In short, all this to tell you that there are no established rules, and that the tastes of each person can give very different food-wine associations, and yet very successful.

So there are no rules? So it's true, globally, but there are some "tricks" that work all the time, and it's about one of them that I would like to say a few words.

There is a kind of constant in wine and food pairing, it is the wonderful association that happens almost every time with a regional dish, and the wine of the same region. Let's call it "The magic of local wines"...

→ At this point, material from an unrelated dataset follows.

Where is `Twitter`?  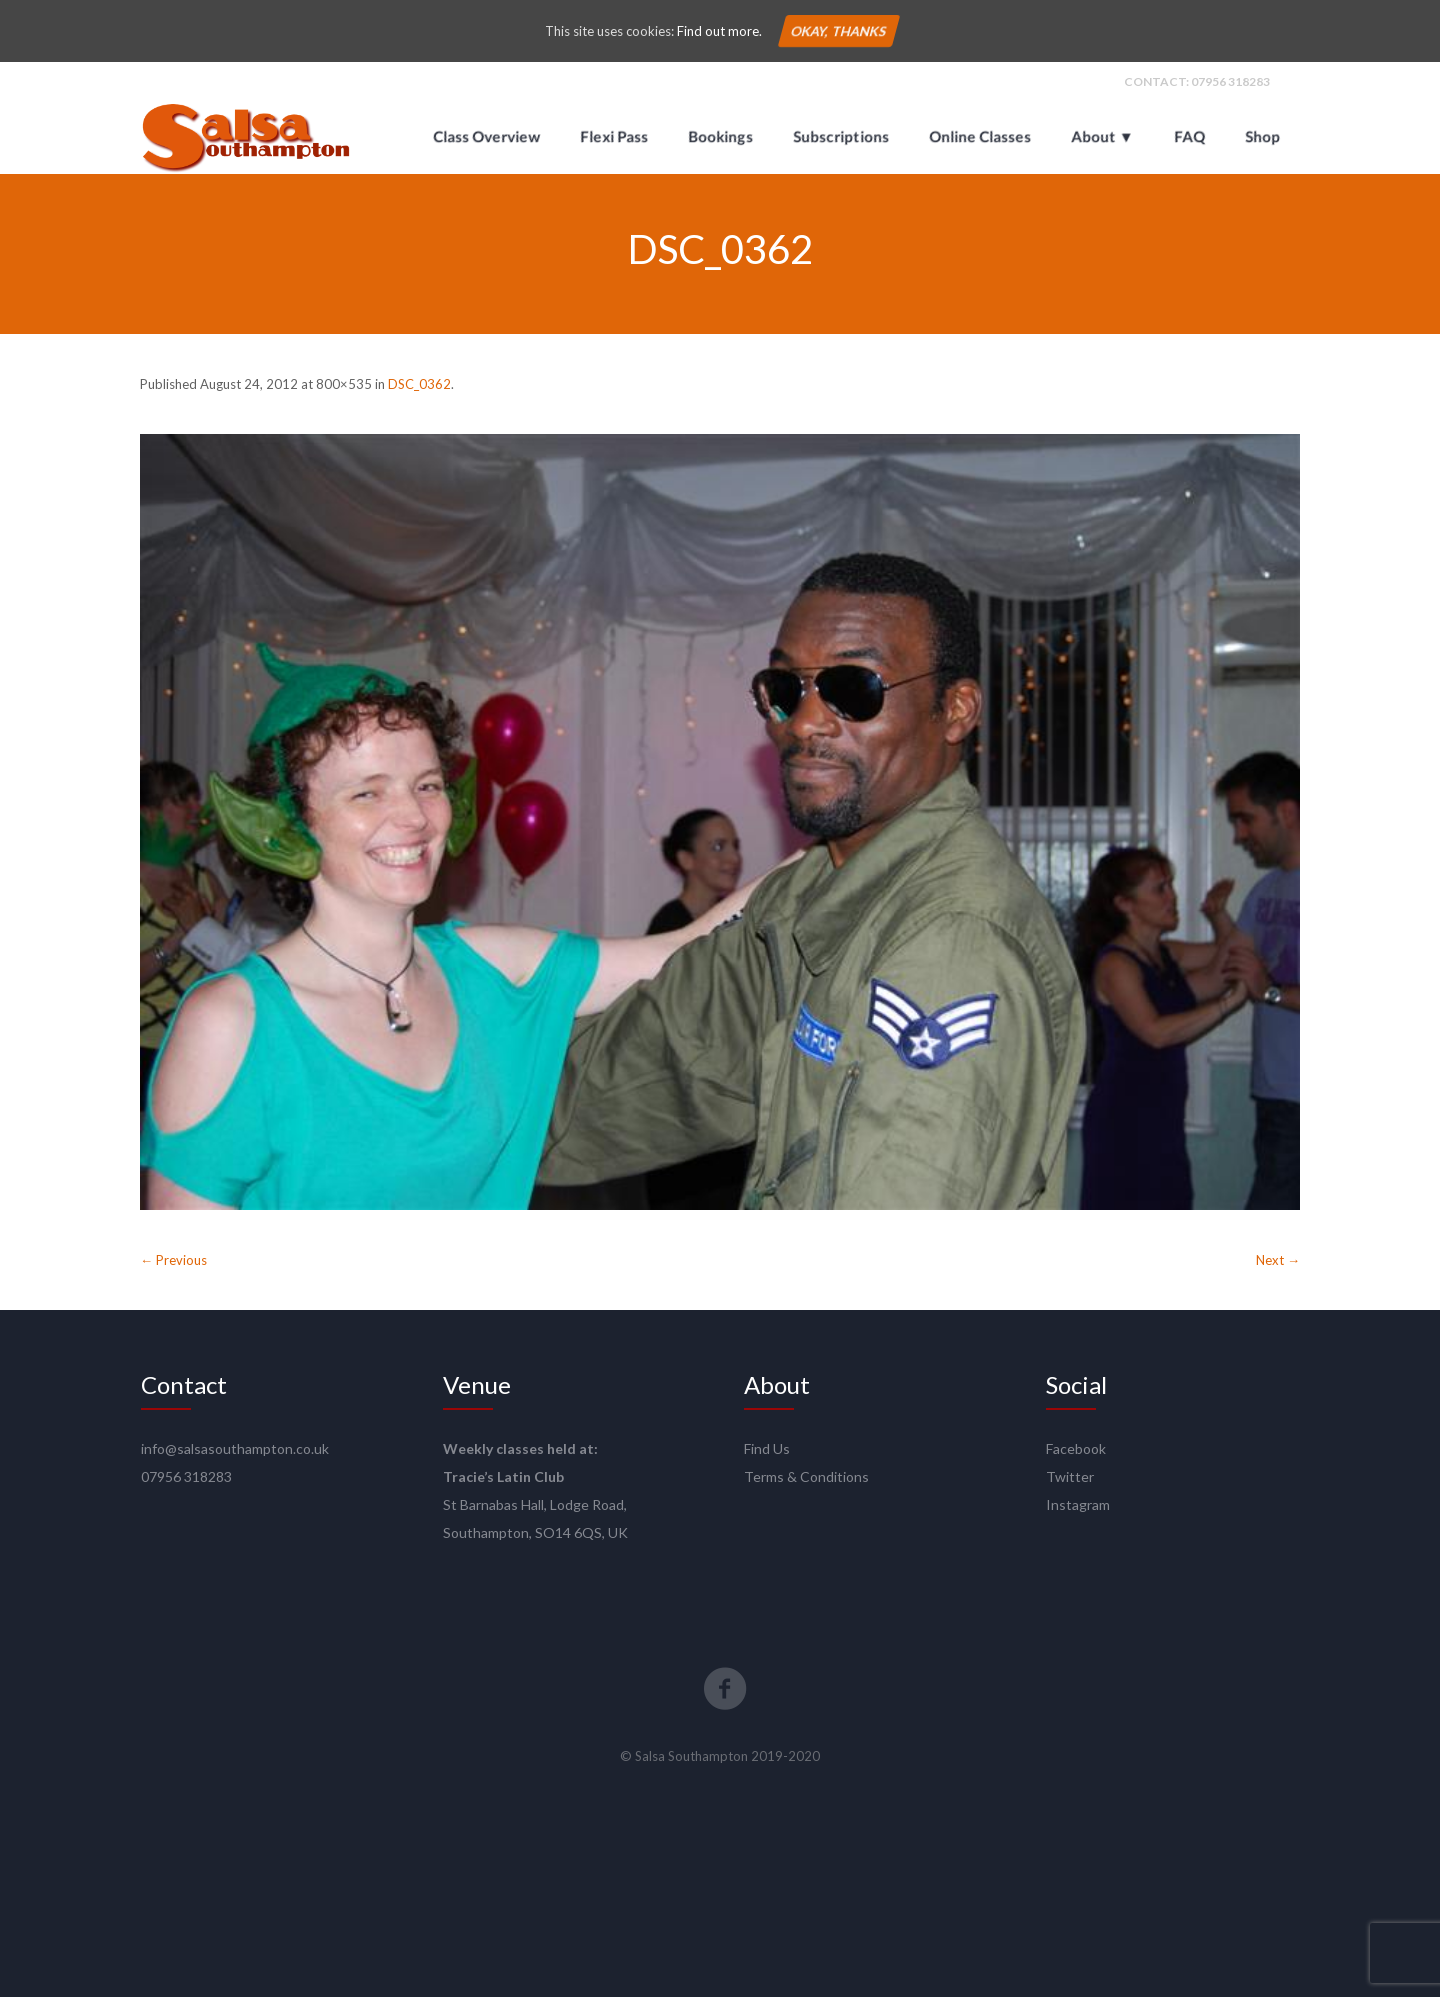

I don't know which one influenced the other, but I have to admit that if you taste a regional dish, let's say typical of the area, you can safely opt for a wine from the same area, and be almost 100% sure that the match will be perfect.

I'll take two examples to illustrate my point:

cassouletappellation cahors

1) Cassoulet and Cahors wine: If you serve a cassoulet to your guests, accompany it with a Cahors wine, a good one, which preserves its typicity, and not something neutral and smooth to flatter the globalized gullets, and you will be amazed by the result.

saucisse de Morteauvins du jura

2) Morteau sausage (a dish based on) and a wine from the Jura, in particular a white wine from the Savagnin grape variety, and there you touch on the marvelous... (Yes, yes, well, I'm probably overdoing it here, but what do you expect, this is one of my favourite dishes, and I should never get into it). Same thing if you taste an old Comté, with a lightly toasted sourdough bread.

This natural pairing is therefore an interesting option if you are hesitating about your choice of wine, and if your recipe is a little regional, look at the regional wines, you might just find what you are looking for.

Note of course that this agreement is not an obligation, besides there is never an obligation in gastronomy if you like, but just a very interesting option. And anyway, the possibilities are so numerous, and the tastes so different, that each one of us will have his way of seeing things, and thus of realizing his agreement. The ideal of course is that you, or one of your guests, say, after the first glass "Hey, it's not bad at all!

To sum up: Are you going to serve a (slightly) regional recipe? Always think of local wines to serve with it.